(SOURCE MATERIAL Opens)

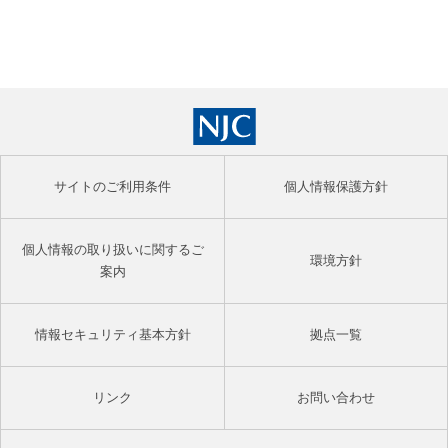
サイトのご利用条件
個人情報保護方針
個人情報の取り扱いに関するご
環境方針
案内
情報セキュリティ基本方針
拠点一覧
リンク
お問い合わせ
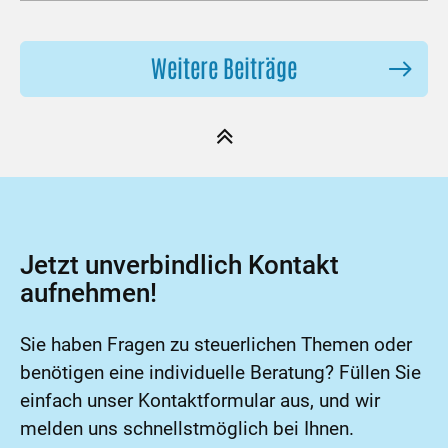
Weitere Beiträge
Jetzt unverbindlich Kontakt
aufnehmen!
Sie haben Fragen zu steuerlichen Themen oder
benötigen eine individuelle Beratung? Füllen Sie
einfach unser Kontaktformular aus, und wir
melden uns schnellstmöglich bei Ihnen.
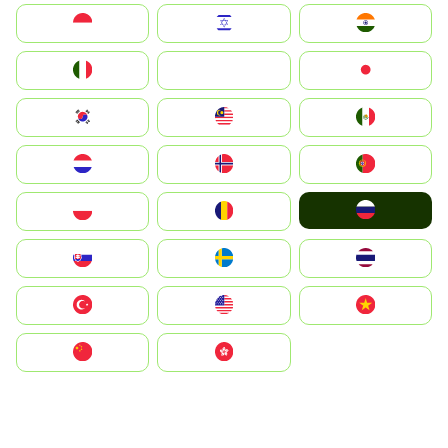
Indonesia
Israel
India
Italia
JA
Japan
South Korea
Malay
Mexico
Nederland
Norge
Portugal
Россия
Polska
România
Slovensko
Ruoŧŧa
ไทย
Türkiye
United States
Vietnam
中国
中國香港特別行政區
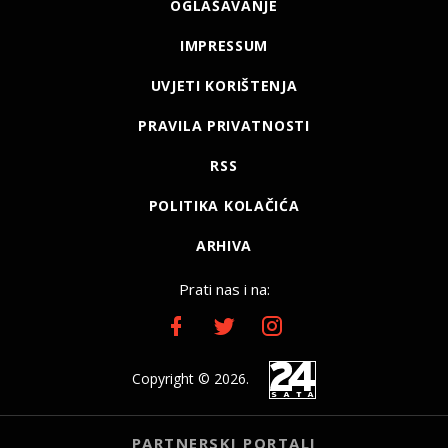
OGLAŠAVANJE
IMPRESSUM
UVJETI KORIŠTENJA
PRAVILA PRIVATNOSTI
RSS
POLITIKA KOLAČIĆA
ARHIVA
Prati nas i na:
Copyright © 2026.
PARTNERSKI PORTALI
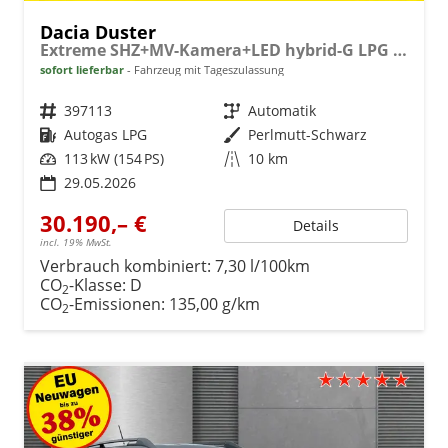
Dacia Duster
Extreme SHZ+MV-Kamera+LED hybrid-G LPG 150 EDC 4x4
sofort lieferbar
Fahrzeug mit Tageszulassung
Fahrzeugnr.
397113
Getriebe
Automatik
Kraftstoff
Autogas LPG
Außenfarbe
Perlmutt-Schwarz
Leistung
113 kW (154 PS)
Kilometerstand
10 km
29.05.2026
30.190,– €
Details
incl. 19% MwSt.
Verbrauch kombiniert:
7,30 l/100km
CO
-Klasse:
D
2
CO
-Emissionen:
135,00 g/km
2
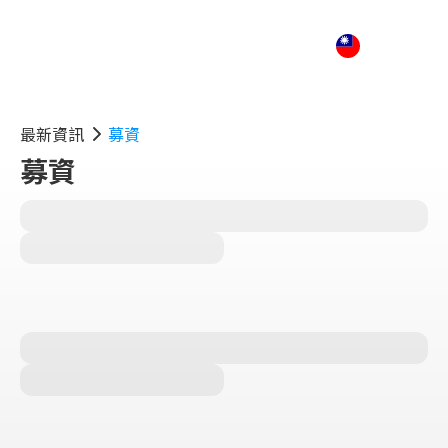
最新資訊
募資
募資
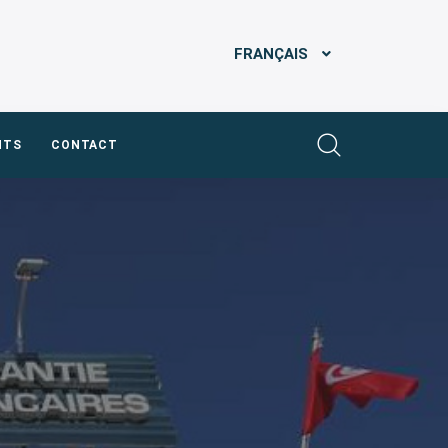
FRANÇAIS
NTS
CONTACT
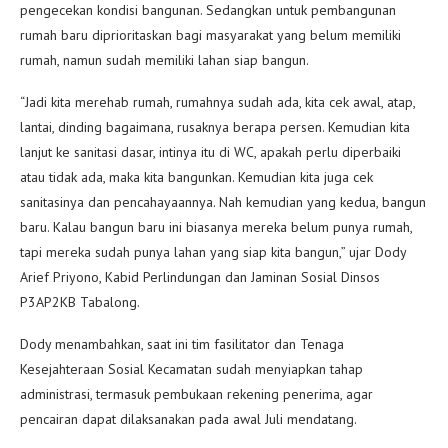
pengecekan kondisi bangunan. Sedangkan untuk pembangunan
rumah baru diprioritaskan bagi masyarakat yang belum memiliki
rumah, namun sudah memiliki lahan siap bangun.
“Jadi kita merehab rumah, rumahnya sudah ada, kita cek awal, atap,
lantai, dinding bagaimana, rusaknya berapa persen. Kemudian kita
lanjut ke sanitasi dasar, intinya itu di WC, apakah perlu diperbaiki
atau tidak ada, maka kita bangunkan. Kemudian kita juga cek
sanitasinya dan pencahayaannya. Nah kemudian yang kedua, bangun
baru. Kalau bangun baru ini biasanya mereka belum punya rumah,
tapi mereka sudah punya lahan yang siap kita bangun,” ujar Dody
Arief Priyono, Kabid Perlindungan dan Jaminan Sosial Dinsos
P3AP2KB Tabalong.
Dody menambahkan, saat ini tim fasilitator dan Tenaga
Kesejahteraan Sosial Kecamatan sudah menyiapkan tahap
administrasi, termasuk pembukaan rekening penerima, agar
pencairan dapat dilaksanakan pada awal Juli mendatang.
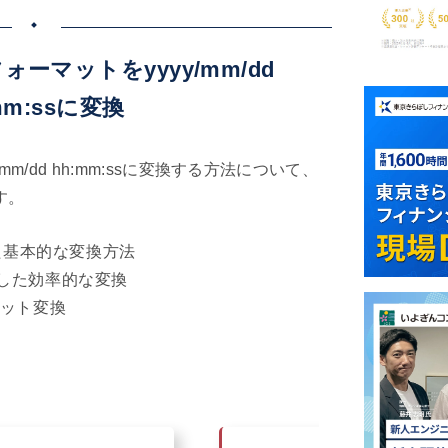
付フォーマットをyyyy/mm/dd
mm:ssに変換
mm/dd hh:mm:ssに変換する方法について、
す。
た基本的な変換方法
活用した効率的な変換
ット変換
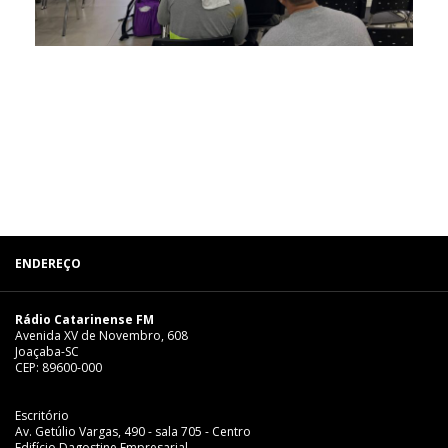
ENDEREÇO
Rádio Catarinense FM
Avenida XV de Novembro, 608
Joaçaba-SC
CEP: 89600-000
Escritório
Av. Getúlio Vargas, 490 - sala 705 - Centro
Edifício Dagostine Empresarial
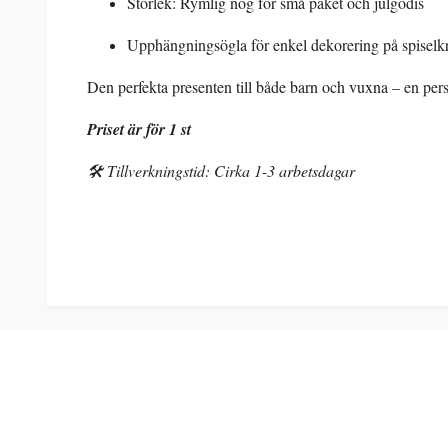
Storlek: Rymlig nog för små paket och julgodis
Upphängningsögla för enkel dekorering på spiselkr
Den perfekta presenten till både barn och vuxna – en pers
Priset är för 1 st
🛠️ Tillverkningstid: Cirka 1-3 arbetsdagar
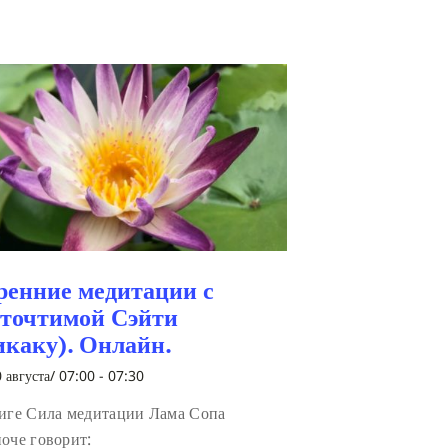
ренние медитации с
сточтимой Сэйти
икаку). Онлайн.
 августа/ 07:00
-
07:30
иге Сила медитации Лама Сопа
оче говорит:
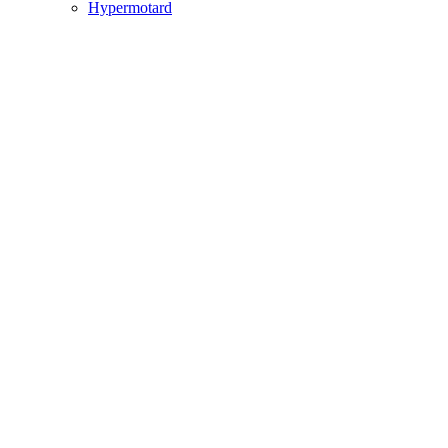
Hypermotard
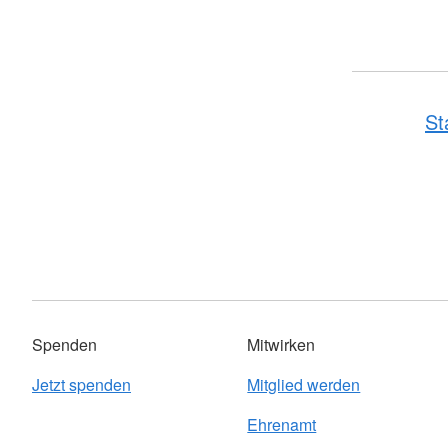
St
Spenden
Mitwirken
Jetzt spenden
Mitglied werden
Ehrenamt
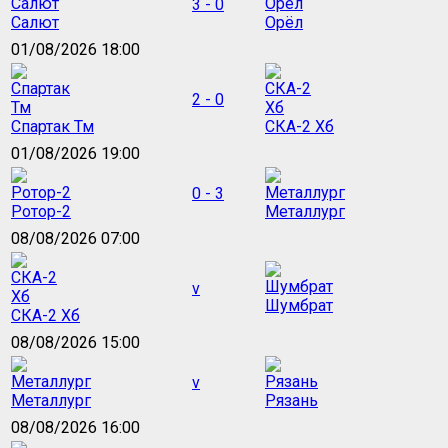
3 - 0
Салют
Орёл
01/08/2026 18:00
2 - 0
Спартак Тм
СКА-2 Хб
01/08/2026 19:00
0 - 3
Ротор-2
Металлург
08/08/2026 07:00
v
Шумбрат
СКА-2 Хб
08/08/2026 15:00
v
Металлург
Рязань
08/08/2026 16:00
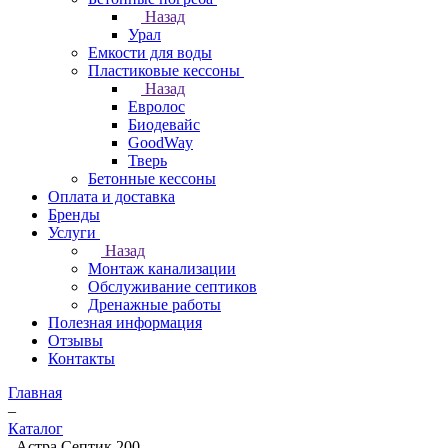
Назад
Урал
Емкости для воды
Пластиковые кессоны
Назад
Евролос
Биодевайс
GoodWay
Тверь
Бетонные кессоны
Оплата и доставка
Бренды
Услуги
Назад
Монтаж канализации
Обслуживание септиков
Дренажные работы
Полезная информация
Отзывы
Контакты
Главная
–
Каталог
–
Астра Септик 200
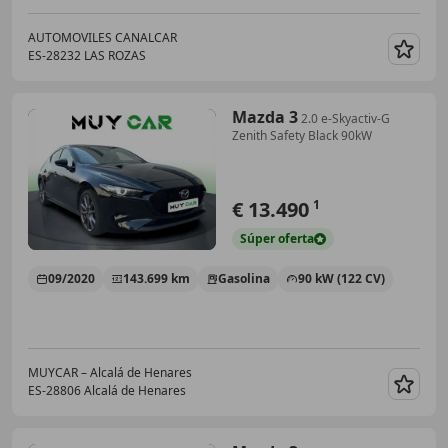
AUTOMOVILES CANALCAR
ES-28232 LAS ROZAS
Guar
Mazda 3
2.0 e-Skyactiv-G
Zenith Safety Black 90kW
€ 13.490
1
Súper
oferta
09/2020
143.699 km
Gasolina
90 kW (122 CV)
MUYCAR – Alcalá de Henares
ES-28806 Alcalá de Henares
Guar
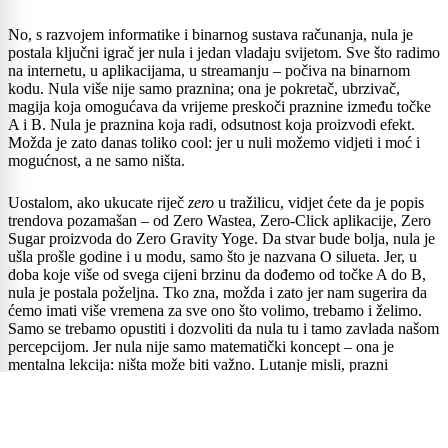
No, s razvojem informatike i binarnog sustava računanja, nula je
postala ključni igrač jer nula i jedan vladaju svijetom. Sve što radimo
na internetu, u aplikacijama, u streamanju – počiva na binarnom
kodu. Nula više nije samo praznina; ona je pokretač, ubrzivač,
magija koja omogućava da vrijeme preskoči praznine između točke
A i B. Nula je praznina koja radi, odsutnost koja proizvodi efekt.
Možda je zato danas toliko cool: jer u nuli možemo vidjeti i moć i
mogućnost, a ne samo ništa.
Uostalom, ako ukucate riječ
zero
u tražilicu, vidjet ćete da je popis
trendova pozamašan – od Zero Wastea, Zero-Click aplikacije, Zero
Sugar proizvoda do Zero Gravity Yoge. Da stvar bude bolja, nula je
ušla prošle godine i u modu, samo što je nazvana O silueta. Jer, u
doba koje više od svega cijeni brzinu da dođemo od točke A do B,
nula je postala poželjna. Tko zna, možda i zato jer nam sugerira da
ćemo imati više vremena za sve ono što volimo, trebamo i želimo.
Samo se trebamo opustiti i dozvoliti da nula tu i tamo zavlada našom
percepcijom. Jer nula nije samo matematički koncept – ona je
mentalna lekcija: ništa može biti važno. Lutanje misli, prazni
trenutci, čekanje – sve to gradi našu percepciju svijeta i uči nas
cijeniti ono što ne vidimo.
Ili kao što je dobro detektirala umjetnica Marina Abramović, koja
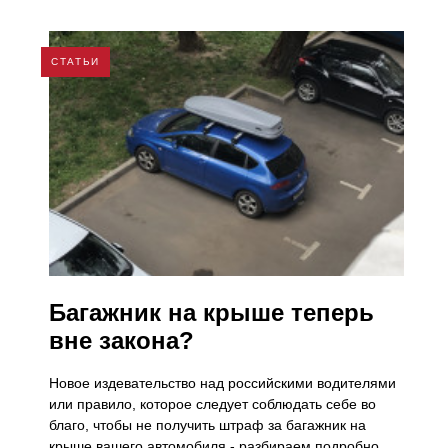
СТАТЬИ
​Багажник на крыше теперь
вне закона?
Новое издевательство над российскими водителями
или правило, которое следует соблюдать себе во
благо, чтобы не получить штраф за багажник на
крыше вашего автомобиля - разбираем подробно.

(SOURCE MATERIAL Closes)

Please copy the entries in full. Leave each image out.

ANSWER TO THE PROBLEM>
サイトのご利用条件
個人情報保護方針
個人情報の取り扱いに関するご
環境方針
案内
情報セキュリティ基本方針
拠点一覧
リンク
お問い合わせ
Weitere Beiträge
Jetzt unverbindlich Kontakt
aufnehmen!
Sie haben Fragen zu steuerlichen Themen oder
benötigen eine individuelle Beratung? Füllen Sie
einfach unser Kontaktformular aus, und wir
melden uns schnellstmöglich bei Ihnen.
Indonesia
Israel
India
Italia
JA
Japan
South Korea
Malay
Mexico
Nederland
Norge
Portugal
Россия
Polska
România
Slovensko
Ruoŧŧa
ไทย
Türkiye
United States
Vietnam
中国
中國香港特別行政區
OGLAŠAVANJE
IMPRESSUM
UVJETI KORIŠTENJA
PRAVILA PRIVATNOSTI
RSS
POLITIKA KOLAČIĆA
ARHIVA
Prati nas i na:
Copyright © 2026.
PARTNERSKI PORTALI
Dacia Duster
Extreme SHZ+MV-Kamera+LED hybrid-G LPG 150 EDC 4x4
sofort lieferbar
Fahrzeug mit Tageszulassung
Fahrzeugnr.
397113
Getriebe
Automatik
Kraftstoff
Autogas LPG
Außenfarbe
Perlmutt-Schwarz
Leistung
113 kW (154 PS)
Kilometerstand
10 km
29.05.2026
30.190,– €
Details
incl. 19% MwSt.
Verbrauch kombiniert:
7,30 l/100km
CO
-Klasse:
D
2
CO
-Emissionen:
135,00 g/km
2
最新資訊
募資
募資
FRANÇAIS
NTS
CONTACT
pengecekan kondisi bangunan. Sedangkan untuk pembangunan
rumah baru diprioritaskan bagi masyarakat yang belum memiliki
rumah, namun sudah memiliki lahan siap bangun.
“Jadi kita merehab rumah, rumahnya sudah ada, kita cek awal, atap,
lantai, dinding bagaimana, rusaknya berapa persen. Kemudian kita
lanjut ke sanitasi dasar, intinya itu di WC, apakah perlu diperbaiki
atau tidak ada, maka kita bangunkan. Kemudian kita juga cek
sanitasinya dan pencahayaannya. Nah kemudian yang kedua, bangun
baru. Kalau bangun baru ini biasanya mereka belum punya rumah,
tapi mereka sudah punya lahan yang siap kita bangun,” ujar Dody
Arief Priyono, Kabid Perlindungan dan Jaminan Sosial Dinsos
P3AP2KB Tabalong.
Dody menambahkan, saat ini tim fasilitator dan Tenaga
Kesejahteraan Sosial Kecamatan sudah menyiapkan tahap
administrasi, termasuk pembukaan rekening penerima, agar
pencairan dapat dilaksanakan pada awal Juli mendatang.
付フォーマットをyyyy/mm/dd
mm:ssに変換
mm/dd hh:mm:ssに変換する方法について、
す。
た基本的な変換方法
活用した効率的な変換
ット変換
ENDEREÇO
Rádio Catarinense FM
Avenida XV de Novembro, 608
Joaçaba-SC
CEP: 89600-000
Escritório
Av. Getúlio Vargas, 490 - sala 705 - Centro
Edifício Dagostine Empresarial
Storlek: Rymlig nog för små paket och julgodis
Upphängningsögla för enkel dekorering på spiselkr
Den perfekta presenten till både barn och vuxna – en pers
Priset är för 1 st
🛠️ Tillverkningstid: Cirka 1-3 arbetsdagar
ренние медитации с
сточтимой Сэйти
икаку). Онлайн.
 августа/ 07:00
-
07:30
иге Сила медитации Лама Сопа
оче говорит:
Hypermotard
St
Spenden
Mitwirken
Jetzt spenden
Mitglied werden
Ehrenamt
3 - 0
Салют
Орёл
01/08/2026 18:00
2 - 0
Спартак Тм
СКА-2 Хб
01/08/2026 19:00
0 - 3
Ротор-2
Металлург
08/08/2026 07:00
v
Шумбрат
СКА-2 Хб
08/08/2026 15:00
v
Металлург
Рязань
08/08/2026 16:00
Назад
Урал
Емкости для воды
Пластиковые кессоны
Назад
Евролос
Биодевайс
GoodWay
Тверь
Бетонные кессоны
Оплата и доставка
Бренды
Услуги
Назад
Монтаж канализации
Обслуживание септиков
Дренажные работы
Полезная информация
Отзывы
Контакты
Главная
–
Каталог
–
Астра Септик 200
AUTOMOVILES CANALCAR
ES-28232 LAS ROZAS
Guar
Mazda 3
2.0 e-Skyactiv-G
Zenith Safety Black 90kW
€ 13.490
1
Súper
oferta
09/2020
143.699 km
Gasolina
90 kW (122 CV)
MUYCAR – Alcalá de Henares
ES-28806 Alcalá de Henares
Guar
No, s razvojem informatike i binarnog sustava računanja, nula je
postala ključni igrač jer nula i jedan vladaju svijetom. Sve što radimo
na internetu, u aplikacijama, u streamanju – počiva na binarnom
kodu. Nula više nije samo praznina; ona je pokretač, ubrzivač,
magija koja omogućava da vrijeme preskoči praznine između točke
A i B. Nula je praznina koja radi, odsutnost koja proizvodi efekt.
Možda je zato danas toliko cool: jer u nuli možemo vidjeti i moć i
mogućnost, a ne samo ništa.
Uostalom, ako ukucate riječ
zero
u tražilicu, vidjet ćete da je popis
trendova pozamašan – od Zero Wastea, Zero-Click aplikacije, Zero
Sugar proizvoda do Zero Gravity Yoge. Da stvar bude bolja, nula je
ušla prošle godine i u modu, samo što je nazvana O silueta. Jer, u
doba koje više od svega cijeni brzinu da dođemo od točke A do B,
nula je postala poželjna. Tko zna, možda i zato jer nam sugerira da
ćemo imati više vremena za sve ono što volimo, trebamo i želimo.
Samo se trebamo opustiti i dozvoliti da nula tu i tamo zavlada našom
percepcijom. Jer nula nije samo matematički koncept – ona je
mentalna lekcija: ništa može biti važno. Lutanje misli, prazni
trenutci, čekanje – sve to gradi našu percepciju svijeta i uči nas
cijeniti ono što ne vidimo.
Ili kao što je dobro detektirala umjetnica Marina Abramović, koja
СТАТЬИ
​Багажник на крыше теперь
вне закона?
Новое издевательство над российскими водителями
или правило, которое следует соблюдать себе во
благо, чтобы не получить штраф за багажник на
крыше вашего автомобиля - разбираем подробно.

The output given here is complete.